While in the camp I visited the home of Fatimah* – one of the refugees – where she and her whole family live in one big tent, fortified with tree branches, metal poles, and a tin roof. Fatimah proudly showed off her home. I was impressed at how clean and organised it was (mentally comparing it to my own bedroom which could do with a bit of a tidy up). She explained to me that when she first arrived in the camp she didn’t know how important it was to maintain a clean home, and how important good hygiene practices were for her family’s health. Since she arrived, she explained that she has learned this information from GOAL’s outreach workers, who are community members trained by GOAL to provide key health, hygiene, and nutrition messages across the camps.

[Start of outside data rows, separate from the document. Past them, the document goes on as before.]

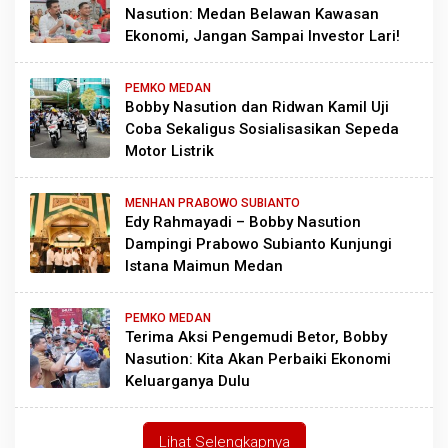
Nasution: Medan Belawan Kawasan
Ekonomi, Jangan Sampai Investor Lari!
PEMKO MEDAN
Bobby Nasution dan Ridwan Kamil Uji
Coba Sekaligus Sosialisasikan Sepeda
Motor Listrik
MENHAN PRABOWO SUBIANTO
Edy Rahmayadi – Bobby Nasution
Dampingi Prabowo Subianto Kunjungi
Istana Maimun Medan
PEMKO MEDAN
Terima Aksi Pengemudi Betor, Bobby
Nasution: Kita Akan Perbaiki Ekonomi
Keluarganya Dulu
Lihat Selengkapnya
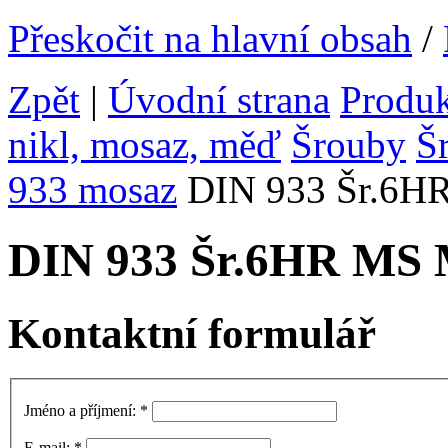
Přeskočit na hlavní obsah
/
Zpět
|
Úvodní strana
Produ
nikl, mosaz, měď
Šrouby
Š
933 mosaz
DIN 933 Šr.6H
DIN 933 Šr.6HR MS
Kontaktní formulář
Jméno a příjmení:
*
E-mail:
*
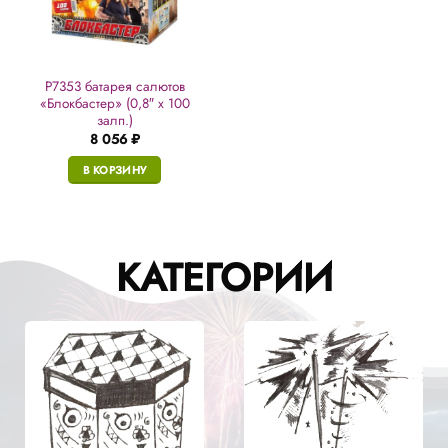
Р7353 батарея салютов
«Блокбастер» (0,8″ х 100
залп.)
8 056
₽
В КОРЗИНУ
КАТЕГОРИИ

I congratulated Fatimah on the great job she was doing. I was humbled to see the pride in this woman’s face. Here, far away from her home, watching her children grow up in a refugee camp, she is taking what control she can to help ensure a healthy life for her family.

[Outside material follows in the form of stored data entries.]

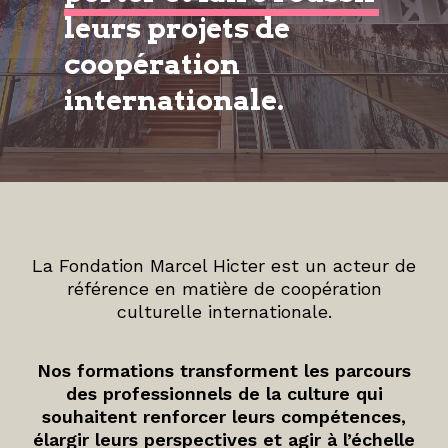
leurs projets de
coopération
internationale.
La Fondation Marcel Hicter est un acteur de
référence en matière de coopération
culturelle internationale.
Nos formations transforment les parcours
des professionnels de la culture qui
souhaitent renforcer leurs compétences,
élargir leurs perspectives et agir à l’échelle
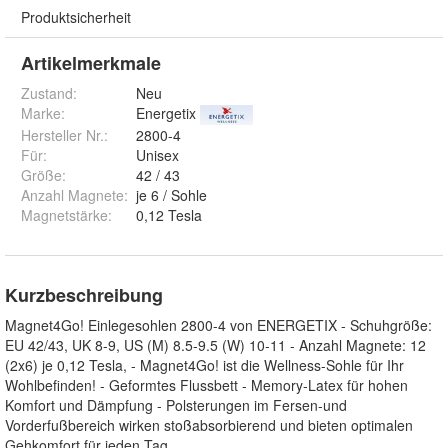
Produktsicherheit
Artikelmerkmale
Zustand:
Neu
Marke:
Energetix
Hersteller Nr.:
2800-4
Für
:
Unisex
Größe
:
42 / 43
Anzahl Magnete
:
je 6 / Sohle
Magnetstärke
:
0,12 Tesla
Kurzbeschreibung
Magnet4Go! Einlegesohlen 2800-4 von ENERGETIX - Schuhgröße:
EU 42/43, UK 8-9, US (M) 8.5-9.5 (W) 10-11 - Anzahl Magnete: 12
(2x6) je 0,12 Tesla, - Magnet4Go! ist die Wellness-Sohle für Ihr
Wohlbefinden! - Geformtes Flussbett - Memory-Latex für hohen
Komfort und Dämpfung - Polsterungen im Fersen-und
Vorderfußbereich wirken stoßabsorbierend und bieten optimalen
Gehkomfort für jeden Tag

Ethiopia is currently hosting Africa’s largest refugee population, now totalling almost three quarters of a million people, predominantly from South Sudan, Somalia, and Eritrea, who have fled conflict, human rights abuse, and extreme poverty. The Government maintains an open-door policy to refugees. With no income, and no improvement in their home situation, many spend years in camps depending on agencies like GOAL for their most basic necessities. I try to imagine what it would feel like in Fatimah’s position, battling the desert winds, lining up to receive monthly food rations, and constantly worrying about my children’s health, and what future they will have.

The field trip leaves me quiet and pensive. I am always grateful for my comfortable life in County Wicklow – but certainly more so after seeing the hardship that these communities face, with no solution on the horizon.

However, I am glad that GOAL is here to support and make what positive impact we can on the lives of people like Fatimah and her family. Someday, hopefully, there will be a solution for all refugees around the world. In the meantime I am as proud as always of my organisation and the hard work of our field teams in supporting these refugees to live dignified and healthy lives.